Radim Urban | Blog

Principal Component Analysis - Derived & Coded

Jul 7, 2023

Principal Component Analysis (PCA) is a method to get low dimensional representation of a high-dimensional dataset without losing the important features. PCA can be useful for visualization of the dataset or determining features from data. More formally, if we are given data set of $n$ original $d$-dimensional points $X = \{x_1,\dots,x_n\} \in \mathbb{R}^{n\times d}$, we want to obtain $n$ new $k$-dimensional points $Z = \{z_1, \dots, z_n\} \in \mathbb{R}^{n\times k}$ with $k\ll d$, for which the projection back onto the original dimension $d$ ($\bar X = \{\bar x_1,\dots,\bar x_n\} \in \mathbb{R}^{n\times d}$), is as close as possible to the original data $X$.

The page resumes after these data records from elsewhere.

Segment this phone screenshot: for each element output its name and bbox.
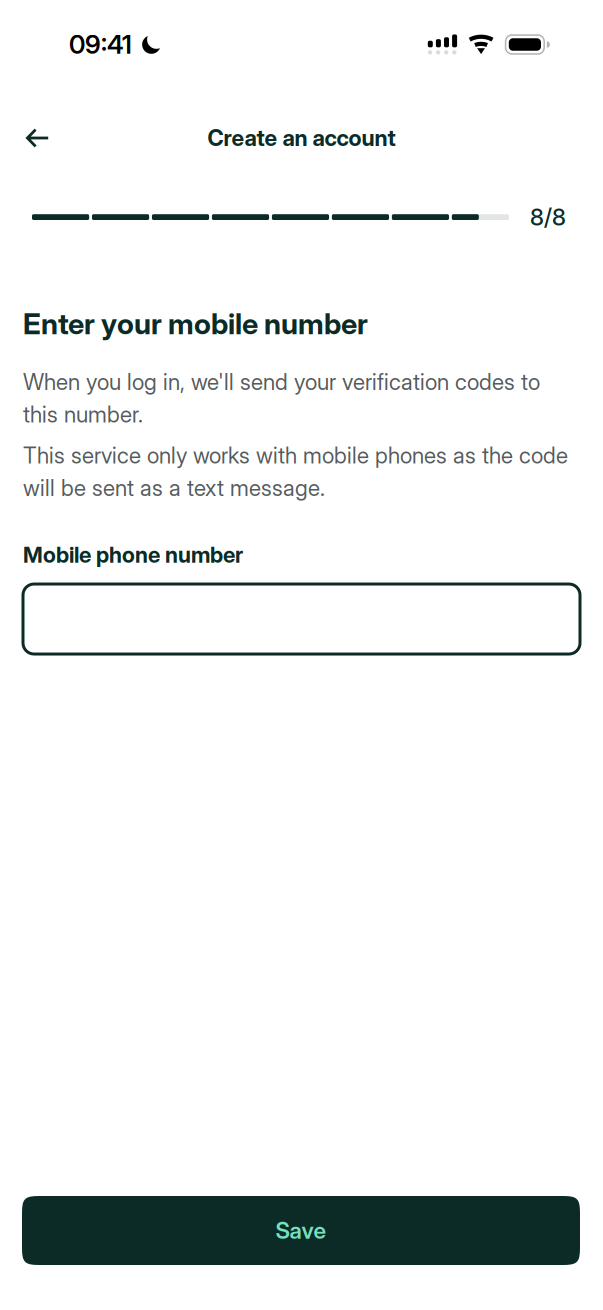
staticText: This service only works with mobile phon… [23,442,568,501]
staticText: 09:41 [69,29,132,60]
staticText: Enter your mobile number [23,306,368,341]
staticText: Save [276,1217,326,1244]
staticText: 8/8 [530,203,566,231]
staticText: Create an account [208,124,396,152]
staticText: When you log in, we'll send your verific… [23,368,540,428]
button[interactable]: Back [16,116,60,160]
staticText: Mobile phone number [23,541,243,568]
button[interactable]: Save [22,1196,580,1265]
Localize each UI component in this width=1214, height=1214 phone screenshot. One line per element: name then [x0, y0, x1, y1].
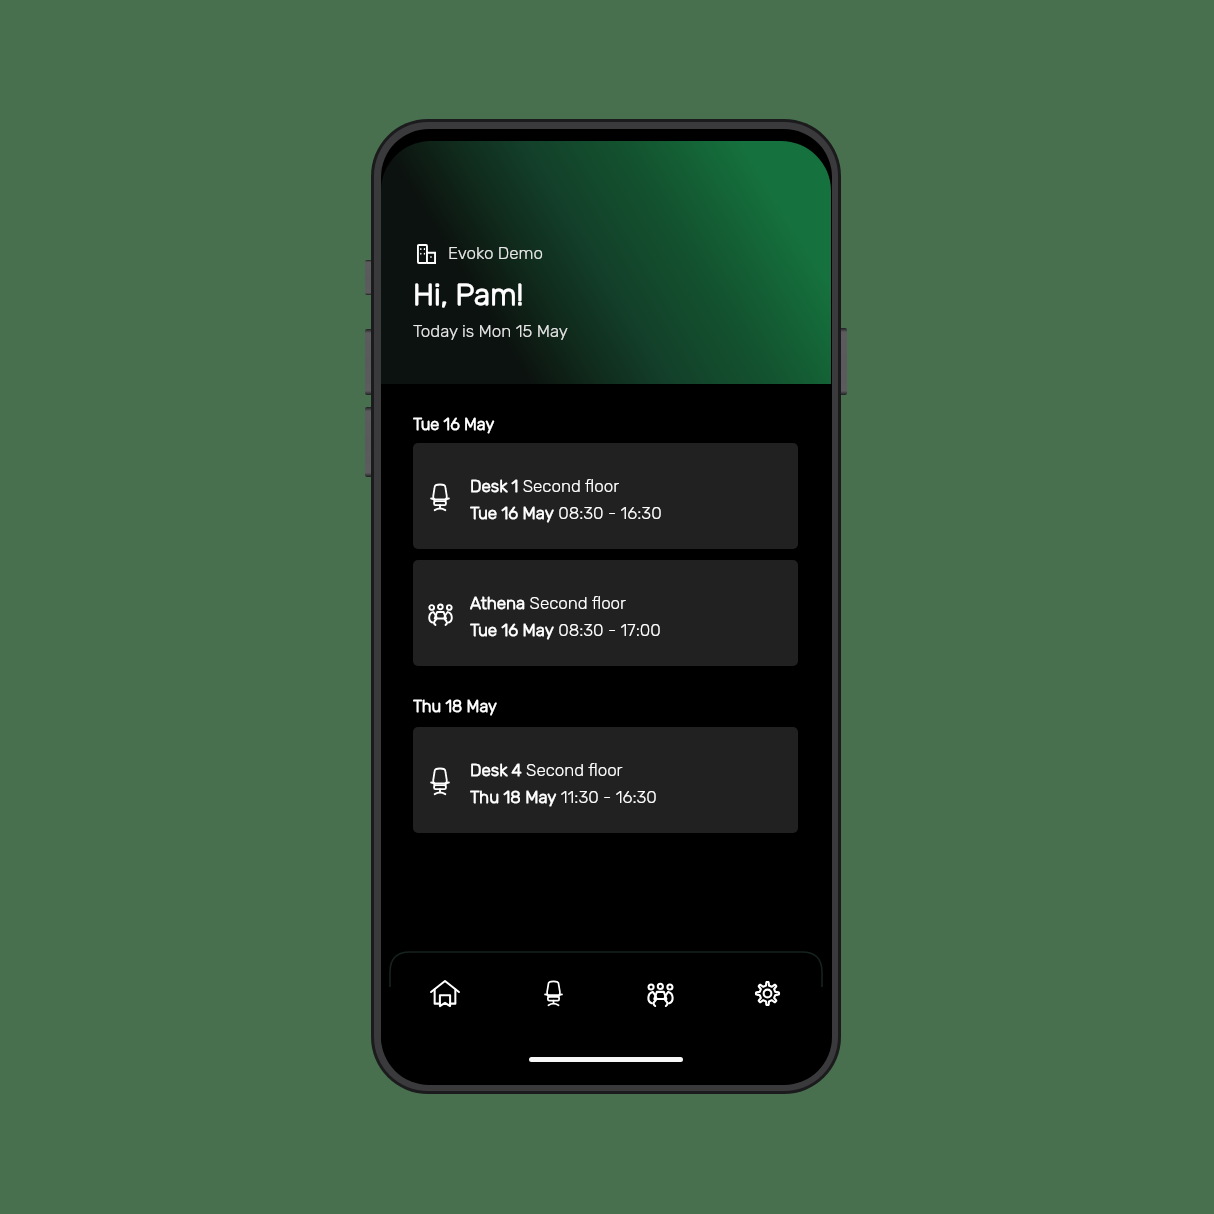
button[interactable]: Rooms: [607, 959, 713, 1027]
button[interactable]: Desk 4 Second floor: [413, 727, 798, 833]
staticText: Tue 16 May 08:30 - 17:00: [470, 620, 661, 640]
staticText: Thu 18 May 11:30 - 16:30: [470, 787, 657, 807]
staticText: Tue 16 May: [413, 415, 495, 435]
staticText: Desk 4 Second floor: [470, 760, 623, 780]
staticText: Tue 16 May 08:30 - 16:30: [470, 503, 662, 523]
staticText: Desk 1 Second floor: [470, 476, 620, 496]
button[interactable]: Settings: [714, 959, 820, 1027]
staticText: Today is Mon 15 May: [413, 321, 568, 341]
staticText: Athena Second floor: [470, 593, 627, 613]
staticText: Thu 18 May: [413, 697, 497, 717]
button[interactable]: Home: [392, 959, 498, 1027]
button[interactable]: Athena Second floor: [413, 560, 798, 666]
button[interactable]: Desks: [500, 959, 606, 1027]
staticText: Evoko Demo: [448, 243, 543, 263]
staticText: Hi, Pam!: [413, 277, 524, 313]
button[interactable]: Desk 1 Second floor: [413, 443, 798, 549]
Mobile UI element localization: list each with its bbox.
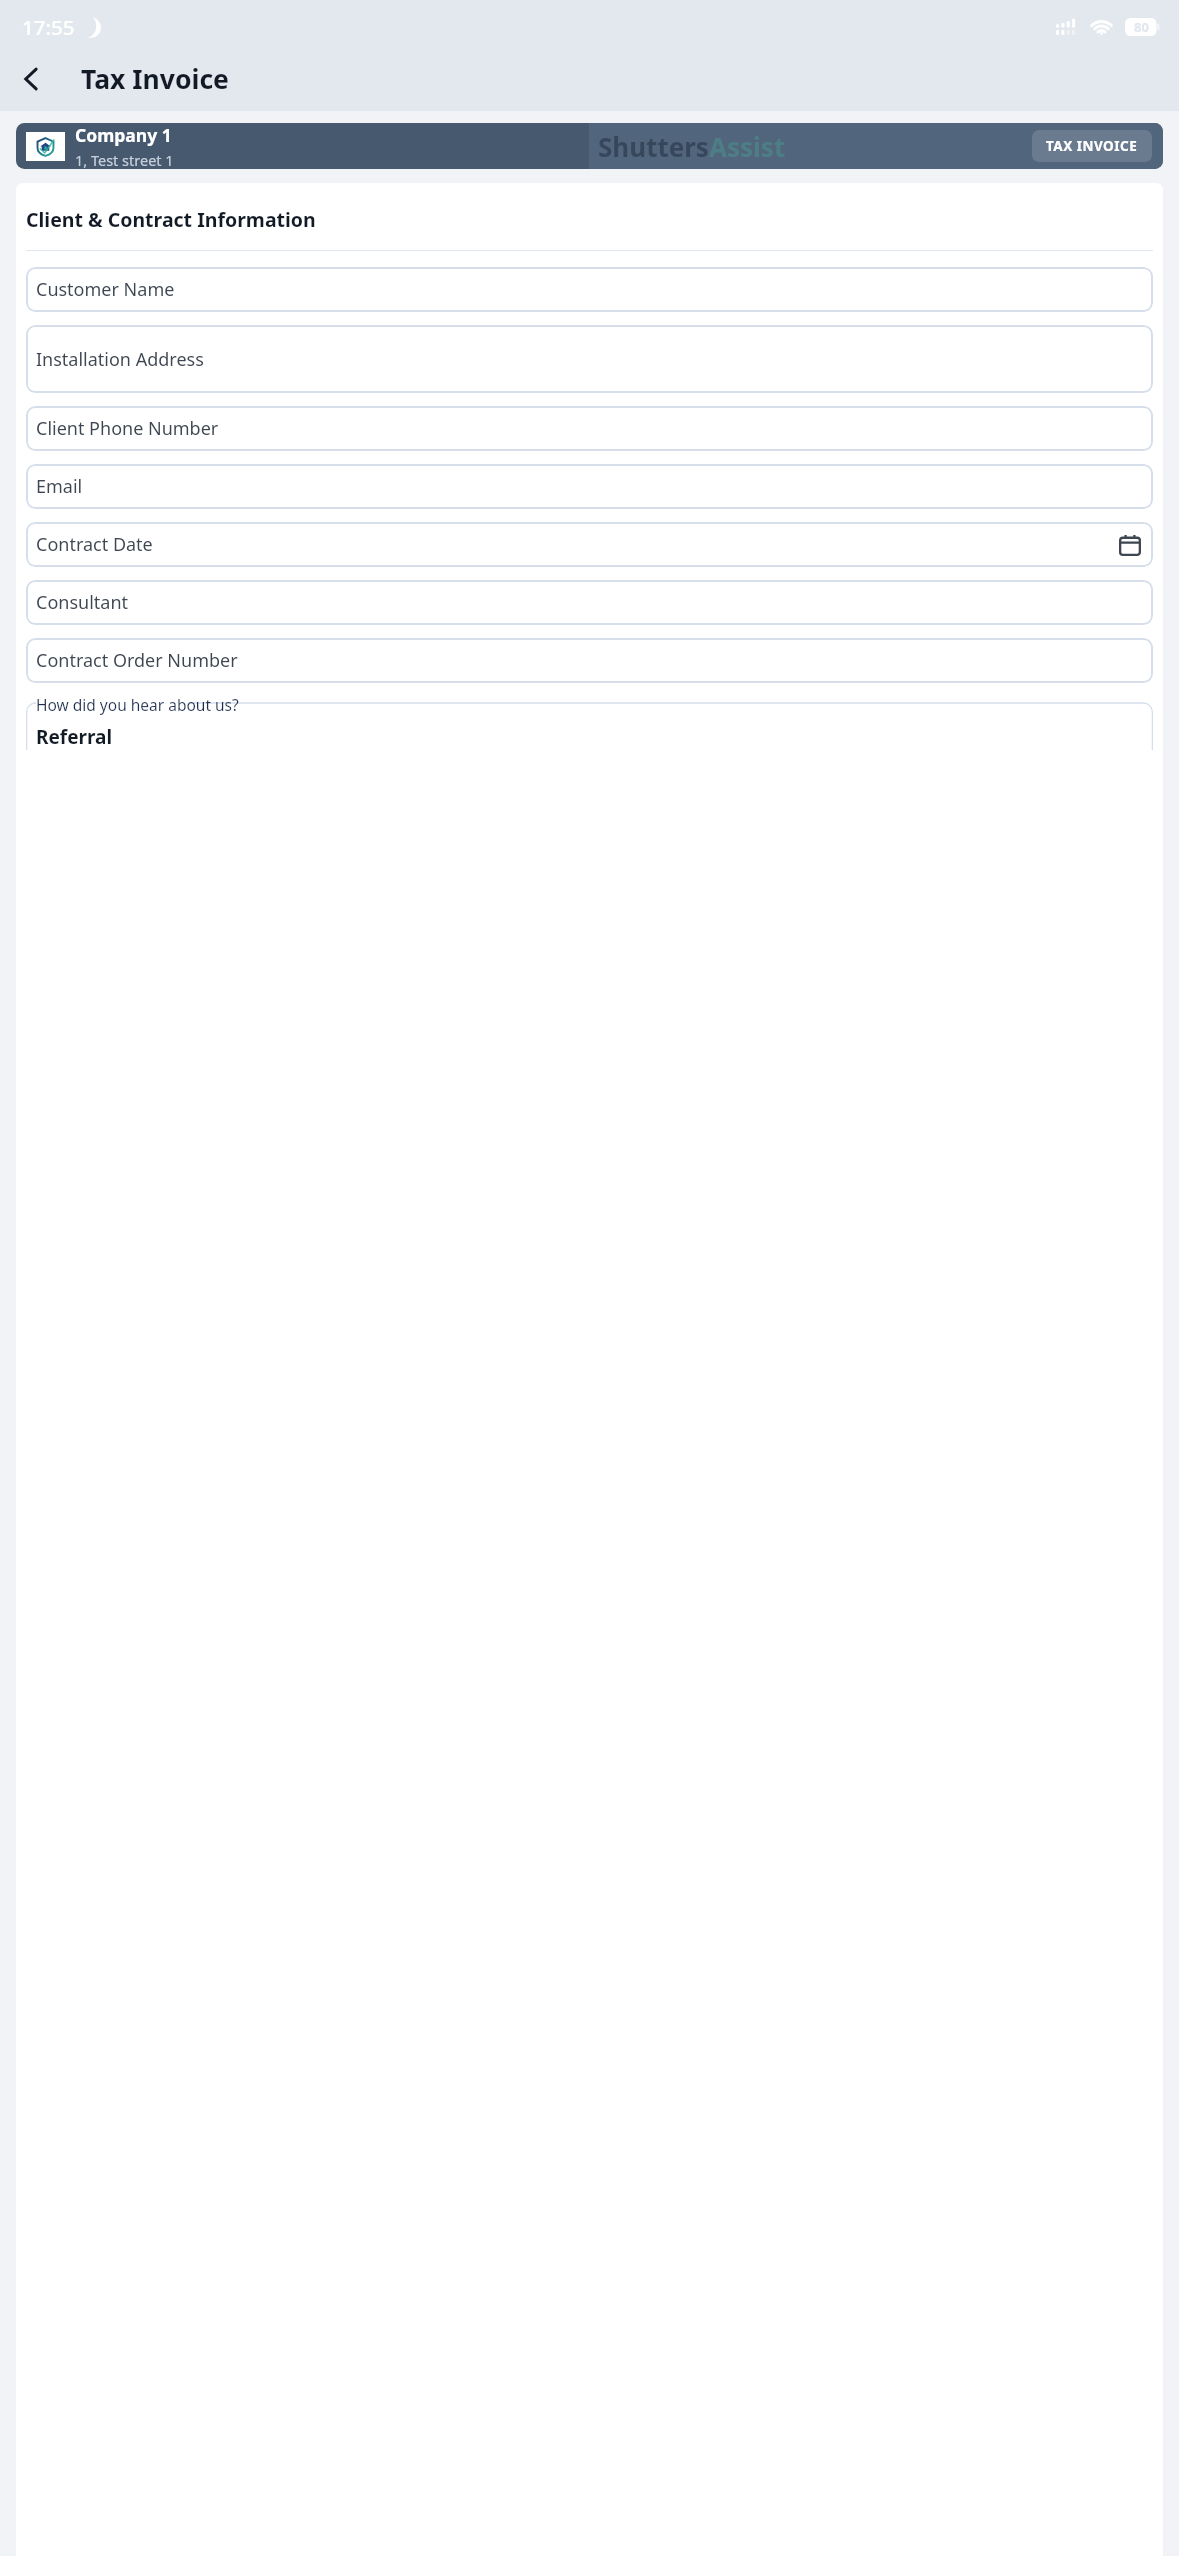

Nice way of visualizing the distance
between $\bar X$ and $X$ [builtin.com]
For the next derivation, let's assume the data is standardized ($\iff$ mean $\mu$ = 0, standard deviation $\sigma$ = 1). We want to minimize $||\underbrace{{w}z_i }_{=\bar x_i} - x_i||_2^2$ for some vector $w$ (w.l.o.g., we assume $||w||_2 = 1$) and points $z_i$: $$ \left(\boldsymbol{w}^*, \mathbf{z}^*\right)=\arg \min _{\|\boldsymbol{w}\|_2=1, \mathbf{z}} \sum_{i=1}^n\left\| \boldsymbol{w}z_i-\boldsymbol{x}_i\right\|_2^2 $$ We assumed $||w||_2 = 1$, because for any fixed $||w||_2 = 1$ it holds that $z_i^* = \textbf{w}^Tx_i$. Our term is now therefore only minimizing over the $w$'s. We get $$ \begin{align} w^* &=\arg \min _{\|\boldsymbol{w}\|_2=1} \sum_{i=1}^n\left\| \boldsymbol{w}w^Tx_i-\boldsymbol{x}_i\right\|_2^2 \\ &= \arg \min_{\|w\|_2 = 1}\sum_{i=1}^n \|x_i\|_2 - \sum_{i=1}^n(w^\top x_i)^2 \\ &= \arg \max _{\|\boldsymbol{w}\|_2=1} \sum _{i=1}^n (w^Tx_i)^2 \\ &= \arg \max _{\|\boldsymbol{w}\|_2=1} w^T \Big( \underbrace{\sum _{i=1}^n x_i x_i^T}_{n\Sigma} \Big)w \\ \end{align} $$ where $\Sigma = \frac{1}{n}\sum_{i=1}^{n}x_ix_i^T$ is the covariance for $\mu = 0$ (data is centered). And now the optimal solution to $w^* =\arg \max _{\|\boldsymbol{w}\|_2=1} w^T \Sigma w$ is given by the principal eigenvector of $n\Sigma$. This means we can perform SVD decomposition the Covariance (or Correlation) matrix and extract the principal eigenvector (eigenvector corresponding to the highest eigenvalue).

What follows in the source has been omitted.